Njange Maina @NjangeWaEunice
Thousands of Kenyan youth are not interested in vocational and technical training education but are aspiring to join universities instead. Many among these would do anything for an opportunity to study abroad.
A new study dubbed Next Generation Report released by the British Council shows that about 58 per cent of youth sampled agreed that university education is more valuable than vocational training, which could be the reason why enrolment in universities has risen sharply since 2012.
Only a third of those interviewed, however, insisted that vocational training is better than university education. Many youth think polytechnics are for academic failures.
According to data by Kenya National Bureau of Statistics, student’s enrolment in public universities has doubled since 2012 from 251,196 to 512,924 by 2015.
On the contrary, admissions in vocational training centres rose by less than 10 per cent. “In university, you get to define yourself, to know who you are and interact with many people. Most people in my county believe that polytechnic schools are for failures,” said a respondent from Siaya.

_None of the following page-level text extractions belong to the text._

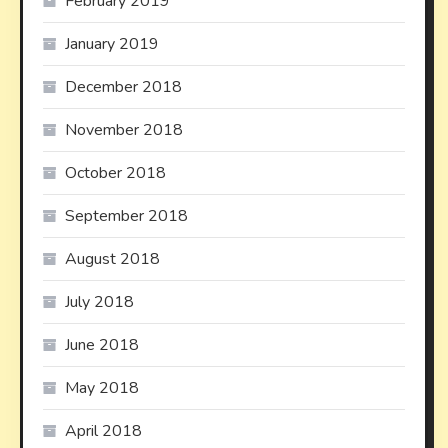
February 2019
January 2019
December 2018
November 2018
October 2018
September 2018
August 2018
July 2018
June 2018
May 2018
April 2018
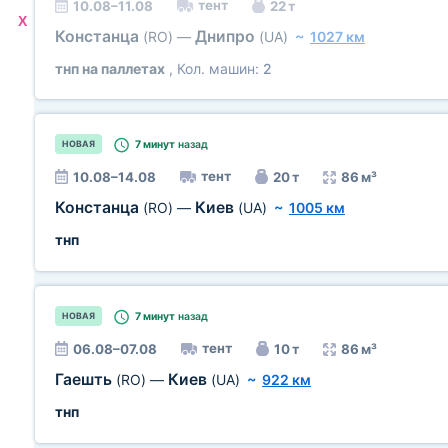
тент
10.08–11.08
22 т
X
Констанца
Днипро
(RO)
—
(UA)
~
1027 км
тнп на паллетах
, Кол. машин:
2
7 минут
назад
НОВАЯ
тент
10.08–14.08
20 т
86 м³
Констанца
Киев
(RO)
—
(UA)
~
1005 км
тнп
7 минут
назад
НОВАЯ
тент
06.08–07.08
10 т
86 м³
Гаешть
Киев
(RO)
—
(UA)
~
922 км
тнп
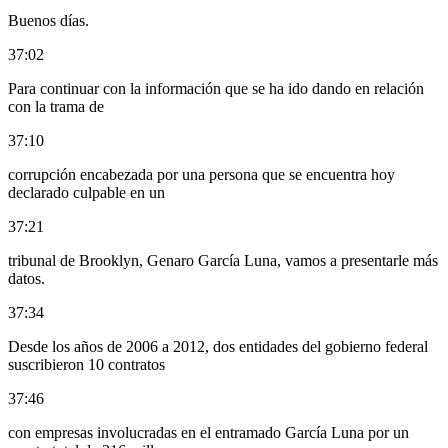
Buenos días.
37:02
Para continuar con la información que se ha ido dando en relación
con la trama de
37:10
corrupción encabezada por una persona que se encuentra hoy
declarado culpable en un
37:21
tribunal de Brooklyn, Genaro García Luna, vamos a presentarle más
datos.
37:34
Desde los años de 2006 a 2012, dos entidades del gobierno federal
suscribieron 10 contratos
37:46
con empresas involucradas en el entramado García Luna por un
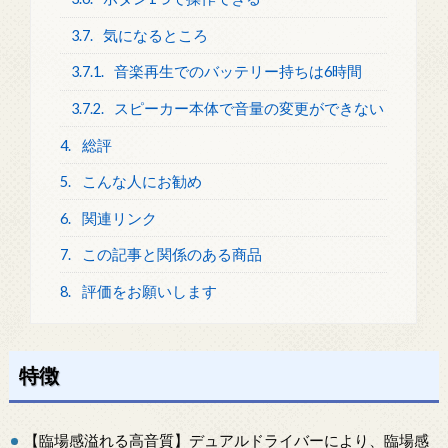
3.7.
気になるところ
3.7.1.
音楽再生でのバッテリー持ちは6時間
3.7.2.
スピーカー本体で音量の変更ができない
4.
総評
5.
こんな人にお勧め
6.
関連リンク
7.
この記事と関係のある商品
8.
評価をお願いします
特徴
【臨場感溢れる高音質】デュアルドライバーにより、臨場感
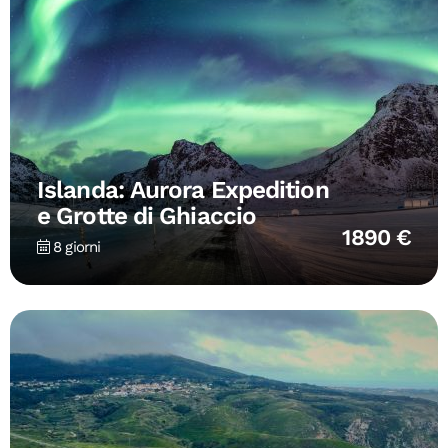
Islanda: Aurora Expedition
e Grotte di Ghiaccio
1890 €
8 giorni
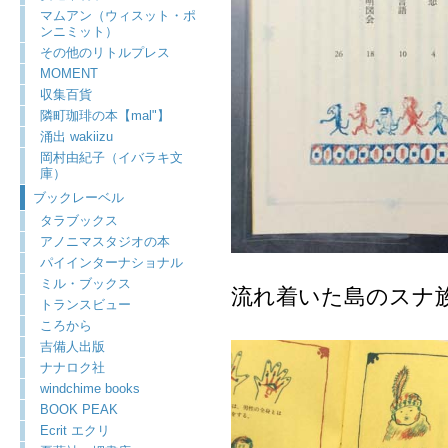
マムアン（ウィスット・ポ
ンニミット）
その他のリトルプレス
MOMENT
収集百貨
隣町珈琲の本【mal"】
涌出 wakiizu
岡村由紀子（イバラキ文
庫）
ブックレーベル
タラブックス
アノニマスタジオの本
パイインターナショナル
ミル・ブックス
流れ着いた島のスナ
トランスビュー
ころから
吉備人出版
ナナロク社
windchime books
BOOK PEAK
Ecrit エクリ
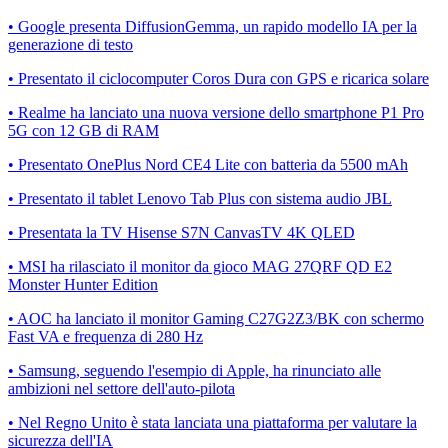
• Google presenta DiffusionGemma, un rapido modello IA per la
generazione di testo
• Presentato il ciclocomputer Coros Dura con GPS e ricarica solare
• Realme ha lanciato una nuova versione dello smartphone P1 Pro
5G con 12 GB di RAM
• Presentato OnePlus Nord CE4 Lite con batteria da 5500 mAh
• Presentato il tablet Lenovo Tab Plus con sistema audio JBL
• Presentata la TV Hisense S7N CanvasTV 4K QLED
• MSI ha rilasciato il monitor da gioco MAG 27QRF QD E2
Monster Hunter Edition
• AOC ha lanciato il monitor Gaming C27G2Z3/BK con schermo
Fast VA e frequenza di 280 Hz
• Samsung, seguendo l'esempio di Apple, ha rinunciato alle
ambizioni nel settore dell'auto-pilota
• Nel Regno Unito è stata lanciata una piattaforma per valutare la
sicurezza dell'IA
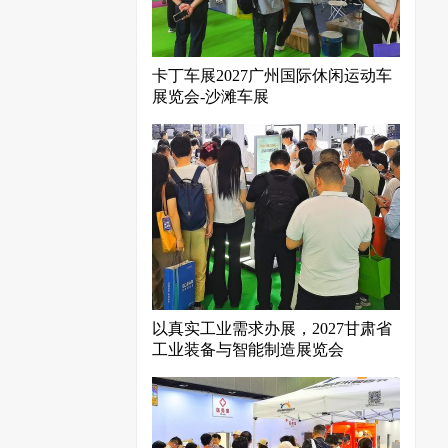
卡丁车展2027广州国际休闲运动车
展览会-沙滩车展
以真实工业需求办展，2027甘肃省
工业装备与智能制造展览会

According to the study, over 86 per cent of Kenyan youth aged between 15 and 24 years believe that education is the ultimate path to a successful life.Slightly below a quarter of the respondents highlighted lack of good education as their main challenge in life while only 21 per cent confessed to have college or university education.
Interestingly, while the youth agreed that Kenya’s education system is on a springboard, they said it cannot match that offered in western countries. About 38 per cent said the United States and United Kingdom offer quality education.
Of those interviewed, 71 per cent said they were willing to relocate to western countries for better lives, especially to access better education. The rising use of internet technology is the main influencer of the youths’ desire to go majuu (overseas).
The study also focused the youths’ perception on education system and employability in Kenya. About 67 per cent said the main challenge they face is unemployment despite attainment of university education. “I have worked hard to get good grades and I am a well-read, smart person.
It is so incredibly demoralising that some guy who is related to some politician and barely finished high school is probably going to steal my job,” said a girl respondent from Nairobi.
The report also gave recommendations, which respondents believed can improve education quality. British Council Country Director in Kenya, Tony Reilly said the report, which gives us an opportunity for Kenyan youth to be heard.